Fixed in #28

from isle.

The exponential discretization seems to be the wrong way around. At least that follows from comparing with exact results.

from isle.

The comparison depends on a bunch of things including: which correlator exactly is the measurement computing? For example < a a† > is in the natural order (I think) for Wick contraction and transformation into the propagator while to Wick contract < a† a> you'll pick up some anti-commutator terms in the wick contraction, but all you'll notice in an exact method is a time reversal.

from isle.

I am implementing the one-point functions P=< N_particles > and H=< N_holes >. From that you can build Q = H-P and N = H+P.

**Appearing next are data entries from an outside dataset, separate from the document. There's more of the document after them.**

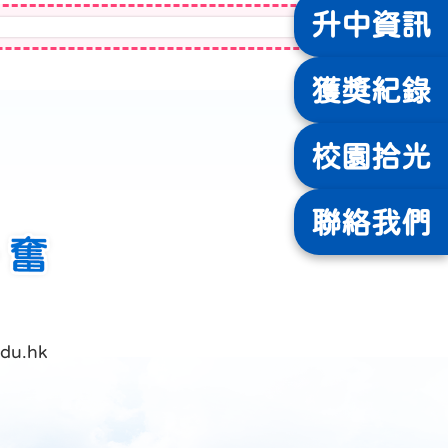
升中
資訊
獲獎
紀錄
校園
拾光
聯絡
我們
du.hk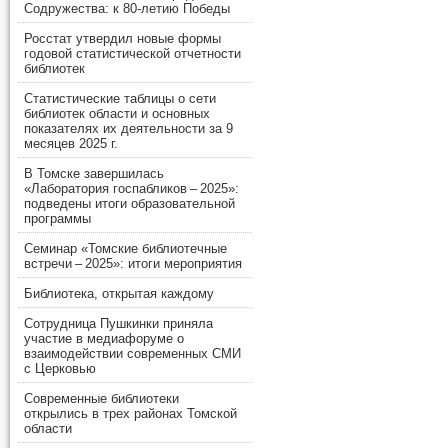
Содружества: к 80-летию Победы
Росстат утвердил новые формы
годовой статистической отчетности
библиотек
Статистические таблицы о сети
библиотек области и основных
показателях их деятельности за 9
месяцев 2025 г.
В Томске завершилась
«Лаборатория госпабликов – 2025»:
подведены итоги образовательной
программы
Семинар «Томские библиотечные
встречи – 2025»: итоги мероприятия
Библиотека, открытая каждому
Сотрудница Пушкинки приняла
участие в медиафоруме о
взаимодействии современных СМИ
с Церковью
Современные библиотеки
открылись в трех районах Томской
области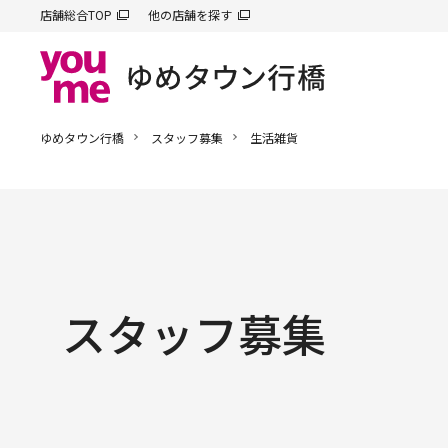
店舗総合TOP
他の店舗を探す
ゆめタウン行橋
スタッフ募集
生活雑貨
スタッフ募集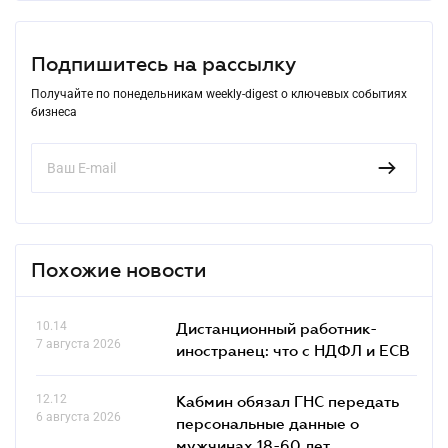
Подпишитесь на рассылку
Получайте по понедельникам weekly-digest о ключевых событиях
бизнеса
Похожие новости
10.14
Дистанционный работник-
7 августа 2026
иностранец: что с НДФЛ и ЕСВ
12.12
Кабмин обязал ГНС передать
6 августа 2026
персональные данные о
мужчинах 18-60 лет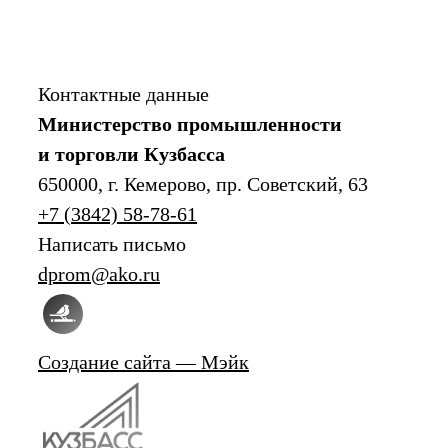
Контактные данные
Министерство промышленности
и торговли Кузбасса
650000, г. Кемерово, пр. Советский, 63
+7 (3842) 58-78-61
Написать письмо
dprom@ako.ru
Создание сайта — Мэйк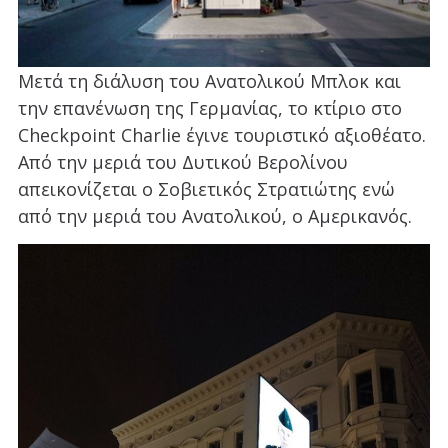
Μετά τη διάλυση του Ανατολικού Μπλοκ και
την επανένωση της Γερμανίας, το κτίριο στο
Checkpoint Charlie έγινε τουριστικό αξιοθέατο.
Από την μεριά του Δυτικού Βερολίνου
απεικονίζεται ο Σοβιετικός Στρατιώτης ενώ
από την μεριά του Ανατολικού, ο Αμερικανός.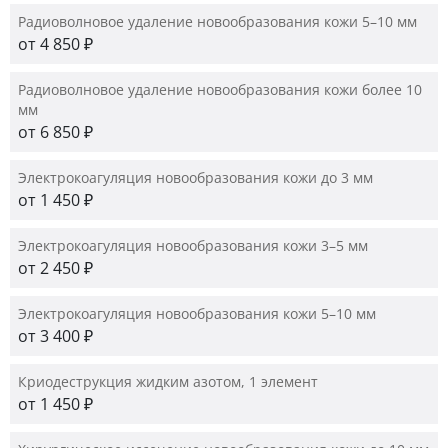
Радиоволновое удаление новообразования кожи 5–10 мм
от 4 850 ₽
Радиоволновое удаление новообразования кожи более 10
мм
от 6 850 ₽
Электрокоагуляция новообразования кожи до 3 мм
от 1 450 ₽
Электрокоагуляция новообразования кожи 3–5 мм
от 2 450 ₽
Электрокоагуляция новообразования кожи 5–10 мм
от 3 400 ₽
Криодеструкция жидким азотом, 1 элемент
от 1 450 ₽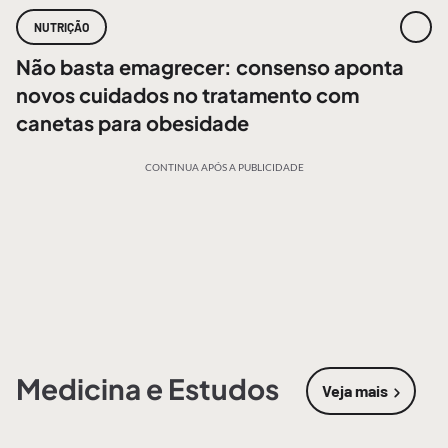
NUTRIÇÃO
Não basta emagrecer: consenso aponta
novos cuidados no tratamento com
canetas para obesidade
CONTINUA APÓS A PUBLICIDADE
Medicina e Estudos
Veja mais
sobre
Medic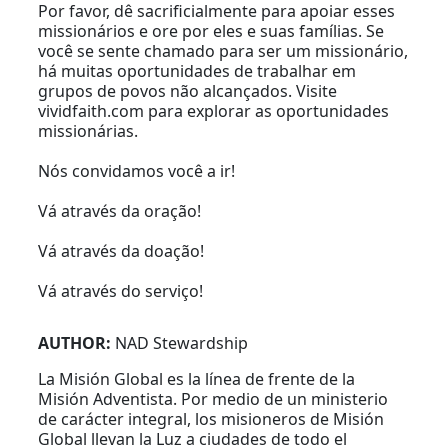
Por favor, dê sacrificialmente para apoiar esses
missionários e ore por eles e suas famílias. Se
você se sente chamado para ser um missionário,
há muitas oportunidades de trabalhar em
grupos de povos não alcançados. Visite
vividfaith.com para explorar as oportunidades
missionárias.
Nós convidamos você a ir!
Vá através da oração!
Vá através da doação!
Vá através do serviço!
AUTHOR:
NAD Stewardship
La Misión Global es la línea de frente de la
Misión Adventista. Por medio de un ministerio
de carácter integral, los misioneros de Misión
Global llevan la Luz a ciudades de todo el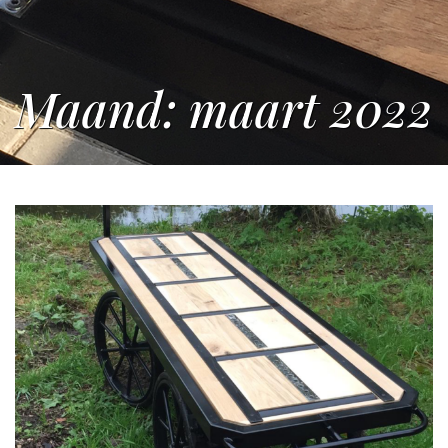
Maand:
maart 2022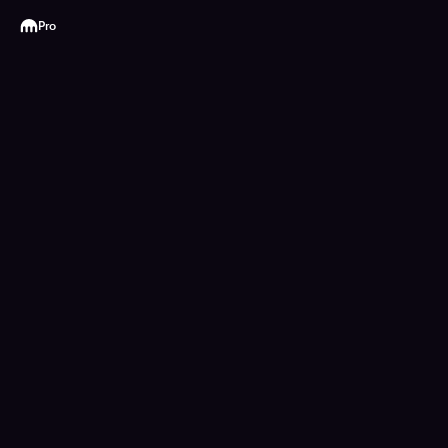
Kraken
Pro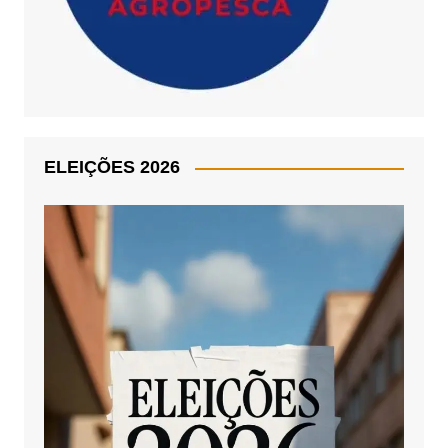
ELEIÇÕES 2026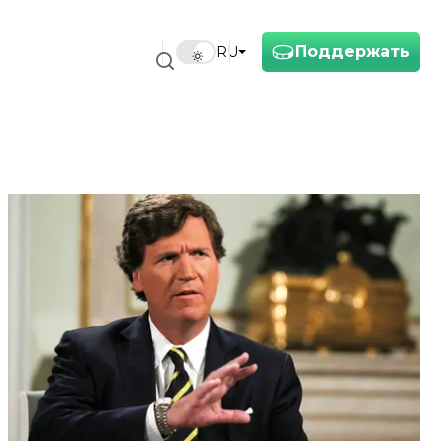
Поддержать
RU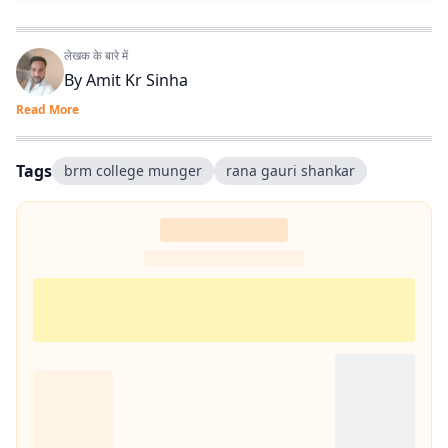
लेखक के बारे में
By
Amit Kr Sinha
Read More
Tags
brm college munger
rana gauri shankar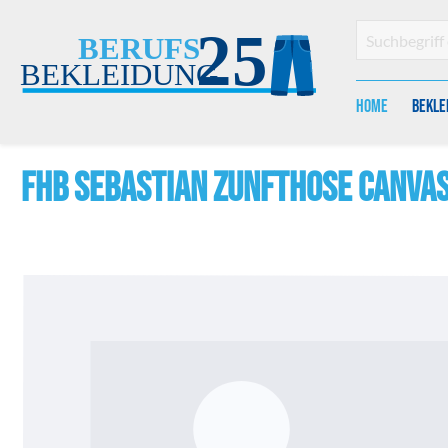
en
Zur Suche springen
Home
Bekle
FHB SEBASTIAN Zunfthose Canva
Bildergalerie überspringen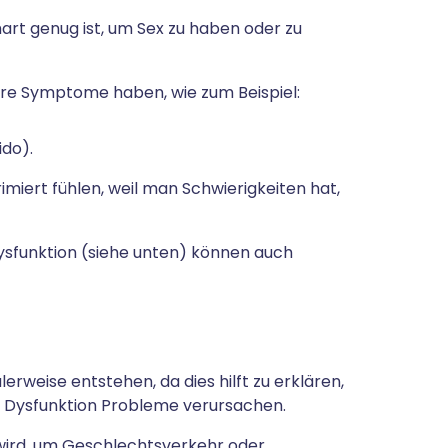
hart genug ist, um Sex zu haben oder zu
re Symptome haben, wie zum Beispiel:
ido).
rimiert fühlen, weil man Schwierigkeiten hat,
Dysfunktion (siehe unten) können auch
lerweise entstehen, da dies hilft zu erklären,
 Dysfunktion Probleme verursachen.
t wird, um Geschlechtsverkehr oder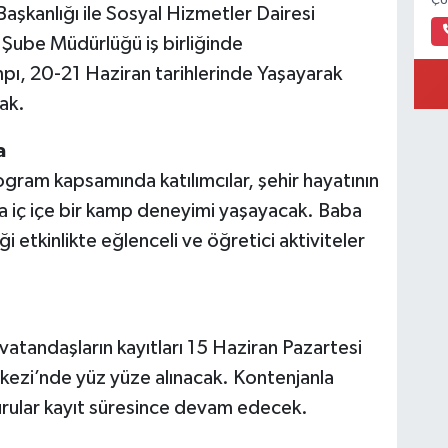
ÇU
aşkanlığı ile Sosyal Hizmetler Dairesi
 Şube Müdürlüğü iş birliğinde
ı, 20-21 Haziran tarihlerinde Yaşayarak
ak.
a
gram kapsamında katılımcılar, şehir hayatının
 iç içe bir kamp deneyimi yaşayacak. Baba
ği etkinlikte eğlenceli ve öğretici aktiviteler
atandaşların kayıtları 15 Haziran Pazartesi
ezi’nde yüz yüze alınacak. Kontenjanla
vurular kayıt süresince devam edecek.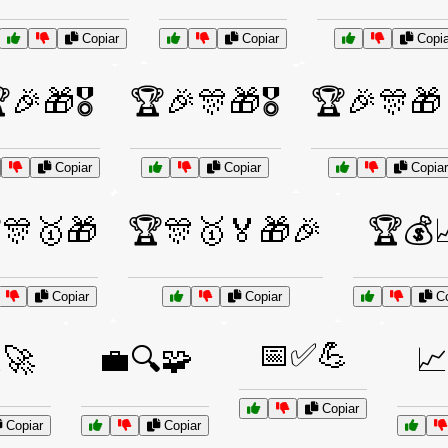
Copiar
Copiar
Copia
🎉🎁🎖️
🏆🎉🎊🎁🎖️
🏆🎉🎊🎁
Copiar
Copiar
Copiar
🎊🥇🎁
🏆🎊🥇🏅🎁🎉
🏆💰
Copiar
Copiar
Co
📅✅💪
🚀
💼🔍🧩

Copiar
Copiar
Copiar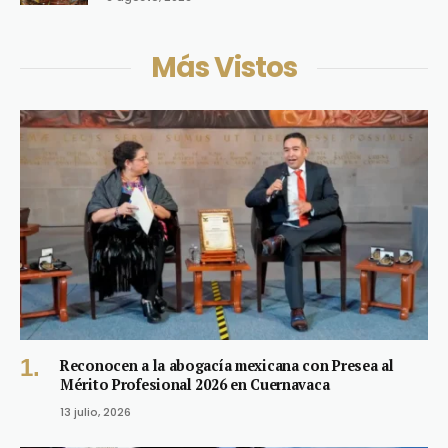
Más Vistos
Reconocen a la abogacía mexicana con Presea al
Mérito Profesional 2026 en Cuernavaca
13 julio, 2026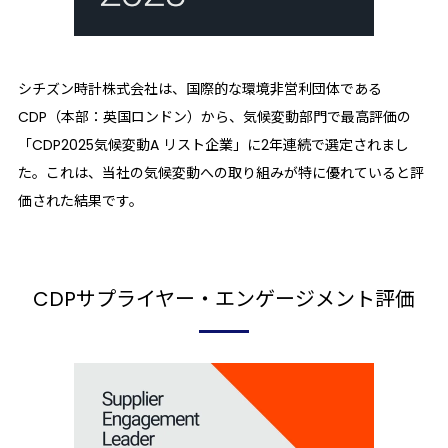
シチズン時計株式会社は、国際的な環境非営利団体である
CDP（本部：英国ロンドン）から、気候変動部門で最高評価の
「CDP2025気候変動A リスト企業」に2年連続で選定されまし
た。これは、当社の気候変動への取り組みが特に優れていると評
価された結果です。
CDPサプライヤー・
エンゲージメント評価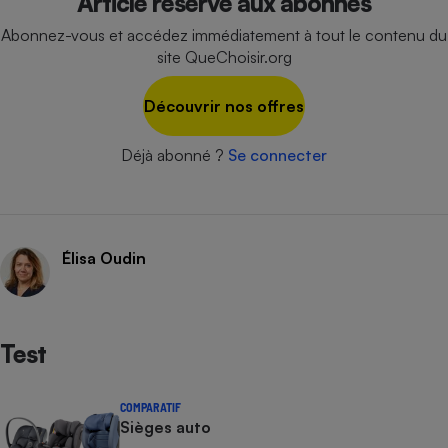
Article réservé aux abonnés
Cafetière à expressos
Abonnez-vous et accédez immédiatement à tout le contenu du
site QueChoisir.org
Découvrir nos offres
Déjà abonné ?
Se connecter
Robot ménager
Élisa Oudin
Test
COMPARATIF
Sièges auto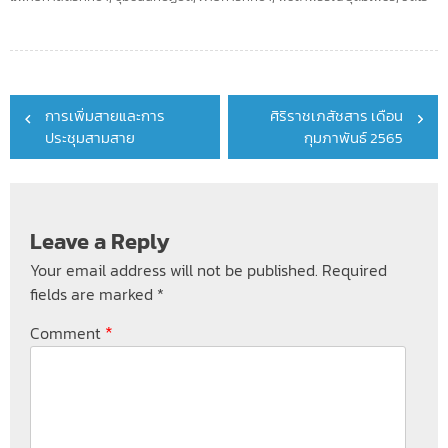
Post
การเพิ่มสายและการ
ศิริราชเภสัชสาร เดือน
navigation
ประชุมสามสาย
กุมภาพันธ์ 2565
Leave a Reply
Your email address will not be published.
Required
fields are marked
*
*
Comment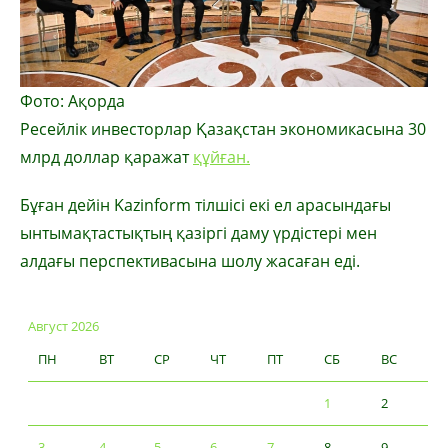
Фото: Ақорда
Ресейлік инвесторлар Қазақстан экономикасына 30
млрд доллар қаражат
құйған.
Бұған дейін Kazinform тілшісі екі ел арасындағы
ынтымақтастықтың қазіргі даму үрдістері мен
алдағы перспективасына шолу жасаған еді.
Август 2026
ПН
ВТ
СР
ЧТ
ПТ
СБ
ВС
1
2
3
4
5
6
7
8
9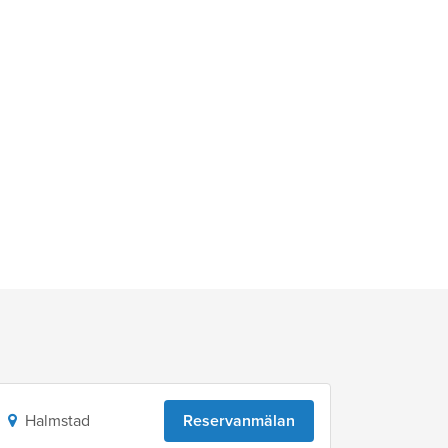
Halmstad
Reservanmälan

I did a calculation on an asymmetric triangle (hopping strengths 1, 1, 2, U=5, beta=1.75, sigmaKappa=-1, µ=0, particle/hole basis, variant 1 action) with the diagonal discretization and compared to an exact calculation. I measured Q, the total charge exactly to be -0.0771426, and N to be 3 (1 per site).

The diagonal discretization came out with the -(the exact charge) [modulo discretization errors, which I checked by running nt=16, 32 and seeing the correct trend]. The nt=32 results are

Q: (0.06578409266703213+0.005684437520519567j)±0.01172155472449005
N: (3.2602671754950254-0.0003313409697494861j)±0.001113443988806022

which you can see has the wrong Q (and ~10% discretization errors on N).

I reran with an exponential discretization, again measuring Q, the total charge (just nt=32). I got =(the exact charge)ish. Anyway, the sign is correct, even if it's a bit high.

Q: (-0.0907954470130278-0.006585932113434101j)±0.011173904788308112
N: (2.9999999999999933+7.173403552337876e-17j)±8.116642157964712e-15

As you can see N=3 so so well it's crazy. That must be the exponential discretization having magic in it.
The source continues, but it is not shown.